Exercise requirements: Show every line from the data below that includes "icon".

Data for processing:
*** Block opens ***

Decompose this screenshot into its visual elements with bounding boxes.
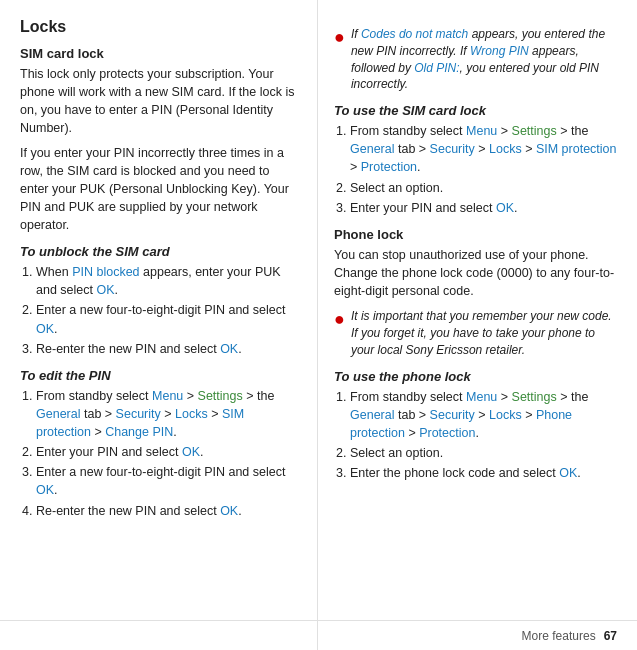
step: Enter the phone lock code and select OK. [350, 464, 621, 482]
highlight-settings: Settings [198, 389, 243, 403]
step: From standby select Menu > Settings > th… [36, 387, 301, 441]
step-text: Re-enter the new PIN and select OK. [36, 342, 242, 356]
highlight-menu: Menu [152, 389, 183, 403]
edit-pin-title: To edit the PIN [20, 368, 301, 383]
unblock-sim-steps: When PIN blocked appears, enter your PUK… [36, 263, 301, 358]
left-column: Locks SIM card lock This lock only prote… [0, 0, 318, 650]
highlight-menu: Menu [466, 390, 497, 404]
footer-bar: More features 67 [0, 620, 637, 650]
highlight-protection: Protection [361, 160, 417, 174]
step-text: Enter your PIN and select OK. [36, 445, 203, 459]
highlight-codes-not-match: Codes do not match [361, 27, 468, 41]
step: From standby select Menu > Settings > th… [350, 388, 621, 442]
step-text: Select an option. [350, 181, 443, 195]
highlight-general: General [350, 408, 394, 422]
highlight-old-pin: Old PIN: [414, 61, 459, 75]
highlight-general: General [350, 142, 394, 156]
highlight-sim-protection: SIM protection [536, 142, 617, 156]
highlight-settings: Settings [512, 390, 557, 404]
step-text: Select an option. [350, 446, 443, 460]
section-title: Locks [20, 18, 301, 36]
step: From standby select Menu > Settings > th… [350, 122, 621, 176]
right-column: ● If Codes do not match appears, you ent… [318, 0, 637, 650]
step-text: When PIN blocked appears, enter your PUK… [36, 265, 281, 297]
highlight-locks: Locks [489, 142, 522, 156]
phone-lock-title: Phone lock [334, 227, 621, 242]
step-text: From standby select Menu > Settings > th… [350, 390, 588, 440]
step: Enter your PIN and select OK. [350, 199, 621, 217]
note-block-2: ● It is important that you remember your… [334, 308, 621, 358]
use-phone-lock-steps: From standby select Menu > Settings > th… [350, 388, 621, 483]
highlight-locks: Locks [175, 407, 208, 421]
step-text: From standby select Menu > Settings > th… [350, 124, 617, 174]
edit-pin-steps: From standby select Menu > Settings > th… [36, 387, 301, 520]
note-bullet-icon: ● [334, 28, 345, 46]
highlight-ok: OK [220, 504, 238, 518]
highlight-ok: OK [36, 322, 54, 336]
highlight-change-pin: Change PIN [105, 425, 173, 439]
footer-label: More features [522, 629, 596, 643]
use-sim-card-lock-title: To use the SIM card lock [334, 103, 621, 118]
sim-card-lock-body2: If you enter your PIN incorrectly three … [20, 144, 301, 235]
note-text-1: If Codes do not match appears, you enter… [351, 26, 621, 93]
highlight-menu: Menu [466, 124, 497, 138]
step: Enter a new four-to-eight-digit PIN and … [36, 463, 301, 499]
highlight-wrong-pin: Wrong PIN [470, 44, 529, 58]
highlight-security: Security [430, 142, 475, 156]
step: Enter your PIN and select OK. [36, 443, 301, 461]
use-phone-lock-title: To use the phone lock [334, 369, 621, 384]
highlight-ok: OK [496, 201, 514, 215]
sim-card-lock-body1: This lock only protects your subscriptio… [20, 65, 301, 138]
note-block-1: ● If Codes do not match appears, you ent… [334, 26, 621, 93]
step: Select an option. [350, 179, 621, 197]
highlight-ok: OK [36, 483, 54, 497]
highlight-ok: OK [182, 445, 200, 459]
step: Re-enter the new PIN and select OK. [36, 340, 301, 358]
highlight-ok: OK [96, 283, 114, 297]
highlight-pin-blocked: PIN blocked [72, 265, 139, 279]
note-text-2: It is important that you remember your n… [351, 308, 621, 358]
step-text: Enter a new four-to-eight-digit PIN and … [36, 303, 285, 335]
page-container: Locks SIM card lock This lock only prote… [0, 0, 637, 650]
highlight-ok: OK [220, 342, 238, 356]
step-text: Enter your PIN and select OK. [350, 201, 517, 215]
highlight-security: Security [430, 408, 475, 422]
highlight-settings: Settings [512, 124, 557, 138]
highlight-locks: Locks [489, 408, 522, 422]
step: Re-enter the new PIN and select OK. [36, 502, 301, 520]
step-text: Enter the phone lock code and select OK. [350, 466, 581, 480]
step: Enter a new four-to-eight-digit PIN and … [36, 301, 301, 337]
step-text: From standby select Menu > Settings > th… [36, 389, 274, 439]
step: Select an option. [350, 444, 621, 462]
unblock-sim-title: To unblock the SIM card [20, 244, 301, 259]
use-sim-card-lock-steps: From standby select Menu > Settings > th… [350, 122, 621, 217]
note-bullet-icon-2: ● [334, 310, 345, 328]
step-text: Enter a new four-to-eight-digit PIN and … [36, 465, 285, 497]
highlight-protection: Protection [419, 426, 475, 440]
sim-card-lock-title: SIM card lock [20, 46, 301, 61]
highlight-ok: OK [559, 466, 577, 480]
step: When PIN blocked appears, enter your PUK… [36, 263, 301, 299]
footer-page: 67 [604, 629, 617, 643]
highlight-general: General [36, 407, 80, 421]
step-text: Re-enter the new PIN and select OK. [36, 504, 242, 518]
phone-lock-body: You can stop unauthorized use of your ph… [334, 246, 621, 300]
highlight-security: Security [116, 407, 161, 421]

*** Block closes ***

Result of the task:
note-bullet-icon: ● [334, 28, 345, 46]
note-bullet-icon-2: ● [334, 310, 345, 328]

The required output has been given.